Tragedy Leads to Inspiration

In 1907, Ohio-businessman Edgar Allen lost his son in a streetcar accident. The lack of adequate medical services available to save his son prompted Allen to sell his business and begin a fund-raising campaign to build a hospital in his hometown of Elyria, Ohio. Through this new hospital, Allen was surprised to learn that children with disabilities were often hidden from public view. Inspired by this discovery, in 1919 Allen founded what became known as the National Society for Crippled Children, the first organization of its kind.

The Birth of the Seal

In the spring of 1934, the organization launched its first Easter "seals" campaign to raise money for its services. To show their support, donors placed the seals on envelopes and letters. Cleveland Plain Dealer cartoonist J.H. Donahey designed the first seal.
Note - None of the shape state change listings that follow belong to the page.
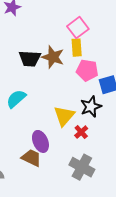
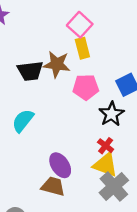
pink pentagon: (87, 70) -> (86, 87), moved
yellow triangle: (64, 116) -> (105, 165), moved, turned -40
gray cross: (82, 167) -> (114, 186), turned 30

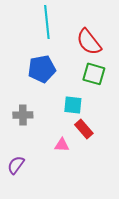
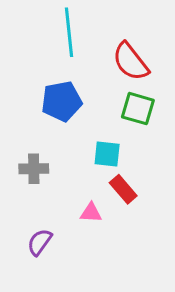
purple semicircle: (16, 165) -> (40, 242), moved

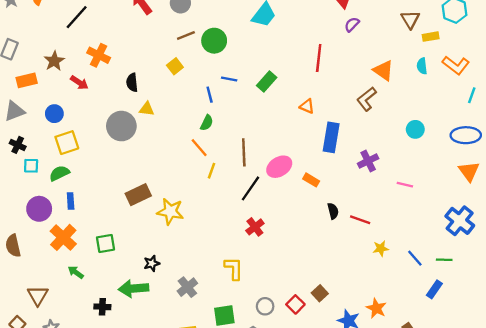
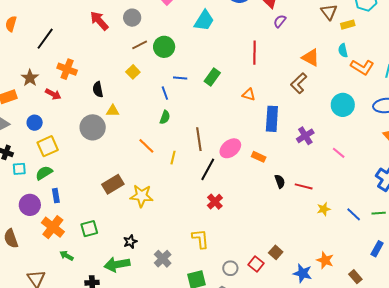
orange L-shape: (456, 65) -> (362, 67), moved
cyan circle: (415, 129) -> (343, 105), size x1.5
orange line: (199, 148) -> (146, 146), moved
pink line: (405, 185) -> (339, 153), turned 32
blue rectangle: (434, 289) -> (377, 249), moved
Donahey based the design on a concept of simplicity because those served by the charity asked "simply for the right to live a normal life."

The lily - a symbol of spring - was officially incorporated as Easterseals' logo in 1952 for its association with resurrection and new life and has appeared on each seal since.

Easterseals Emerges

The overwhelming public support for the Easter "seals" campaign triggered a nationwide expansion of the organization and a swell of grassroots efforts on behalf of people with disabilities. By 1967, the Easter "seal" was so well recognized, the organization formally adopted the name "Easterseals."

Easterseals Today

Easterseals offers help, hope and answers to more than a million children and adults living with autism spectrum disorder (ASD) and other disabilities or special needs and their families each year. Services and support are provided through a network of more than 550 sites in the U.S. and through Ability First Australia. Each center provides exceptional services that are individualized, innovative, family-focused and tailored to meet specific needs of the particular community served.

Primary Easterseals services include:

Americans With Disabilities Act

Easterseals also advocates for the passage of legislation to help people with disabilities achieve independence, including the Americans with Disabilities Act (ADA). Passed in 1990, the ADA prohibits discrimination against anyone who has a mental or physical disability, guaranteeing the civil rights of people with disabilities.

At the core of the Easterseals organization is a common passion for caring, shared by its 23,000 staff members and thousands of volunteers, and by those who support its mission. This heartfelt commitment to helping people with disabilities and their families is what Easterseals is all about.